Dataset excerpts

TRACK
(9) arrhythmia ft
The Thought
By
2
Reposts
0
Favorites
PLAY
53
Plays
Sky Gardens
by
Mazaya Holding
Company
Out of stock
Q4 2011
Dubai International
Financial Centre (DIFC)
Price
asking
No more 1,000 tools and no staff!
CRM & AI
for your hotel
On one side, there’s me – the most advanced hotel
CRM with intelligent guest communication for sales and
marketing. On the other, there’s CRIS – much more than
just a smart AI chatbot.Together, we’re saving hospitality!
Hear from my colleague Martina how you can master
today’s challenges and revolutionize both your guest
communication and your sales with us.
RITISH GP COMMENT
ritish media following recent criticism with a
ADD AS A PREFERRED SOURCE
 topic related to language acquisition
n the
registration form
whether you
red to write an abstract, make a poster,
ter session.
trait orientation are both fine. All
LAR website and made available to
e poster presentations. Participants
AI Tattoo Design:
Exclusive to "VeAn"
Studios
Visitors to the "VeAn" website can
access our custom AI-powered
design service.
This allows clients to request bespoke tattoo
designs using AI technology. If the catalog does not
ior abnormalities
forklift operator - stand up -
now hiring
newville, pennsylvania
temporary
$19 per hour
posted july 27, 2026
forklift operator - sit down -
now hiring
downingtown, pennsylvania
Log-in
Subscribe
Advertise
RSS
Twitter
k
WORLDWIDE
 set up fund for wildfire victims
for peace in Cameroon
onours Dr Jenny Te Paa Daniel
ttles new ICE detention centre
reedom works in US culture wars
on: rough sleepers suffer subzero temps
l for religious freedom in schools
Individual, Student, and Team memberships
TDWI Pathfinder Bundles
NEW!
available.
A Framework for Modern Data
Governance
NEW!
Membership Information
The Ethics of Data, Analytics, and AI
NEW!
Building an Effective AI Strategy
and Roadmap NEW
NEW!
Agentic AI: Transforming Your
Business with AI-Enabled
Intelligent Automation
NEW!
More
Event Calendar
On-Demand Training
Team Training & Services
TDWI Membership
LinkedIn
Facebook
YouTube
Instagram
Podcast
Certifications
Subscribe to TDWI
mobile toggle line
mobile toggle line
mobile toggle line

DIRECTIONS => The entries above must each be repeated exactly.

ANSWER TO THE EXERCISE =>
TRACK
(9) arrhythmia ft
The Thought
By
2
Reposts
0
Favorites
PLAY
53
Plays
Sky Gardens
by
Mazaya Holding
Company
Out of stock
Q4 2011
Dubai International
Financial Centre (DIFC)
Price
asking
No more 1,000 tools and no staff!
CRM & AI
for your hotel
On one side, there’s me – the most advanced hotel
CRM with intelligent guest communication for sales and
marketing. On the other, there’s CRIS – much more than
just a smart AI chatbot.Together, we’re saving hospitality!
Hear from my colleague Martina how you can master
today’s challenges and revolutionize both your guest
communication and your sales with us.
RITISH GP COMMENT
ritish media following recent criticism with a
ADD AS A PREFERRED SOURCE
 topic related to language acquisition
n the
registration form
whether you
red to write an abstract, make a poster,
ter session.
trait orientation are both fine. All
LAR website and made available to
e poster presentations. Participants
AI Tattoo Design:
Exclusive to "VeAn"
Studios
Visitors to the "VeAn" website can
access our custom AI-powered
design service.
This allows clients to request bespoke tattoo
designs using AI technology. If the catalog does not
ior abnormalities
forklift operator - stand up -
now hiring
newville, pennsylvania
temporary
$19 per hour
posted july 27, 2026
forklift operator - sit down -
now hiring
downingtown, pennsylvania
Log-in
Subscribe
Advertise
RSS
Twitter
k
WORLDWIDE
 set up fund for wildfire victims
for peace in Cameroon
onours Dr Jenny Te Paa Daniel
ttles new ICE detention centre
reedom works in US culture wars
on: rough sleepers suffer subzero temps
l for religious freedom in schools
Individual, Student, and Team memberships
TDWI Pathfinder Bundles
NEW!
available.
A Framework for Modern Data
Governance
NEW!
Membership Information
The Ethics of Data, Analytics, and AI
NEW!
Building an Effective AI Strategy
and Roadmap NEW
NEW!
Agentic AI: Transforming Your
Business with AI-Enabled
Intelligent Automation
NEW!
More
Event Calendar
On-Demand Training
Team Training & Services
TDWI Membership
LinkedIn
Facebook
YouTube
Instagram
Podcast
Certifications
Subscribe to TDWI
mobile toggle line
mobile toggle line
mobile toggle line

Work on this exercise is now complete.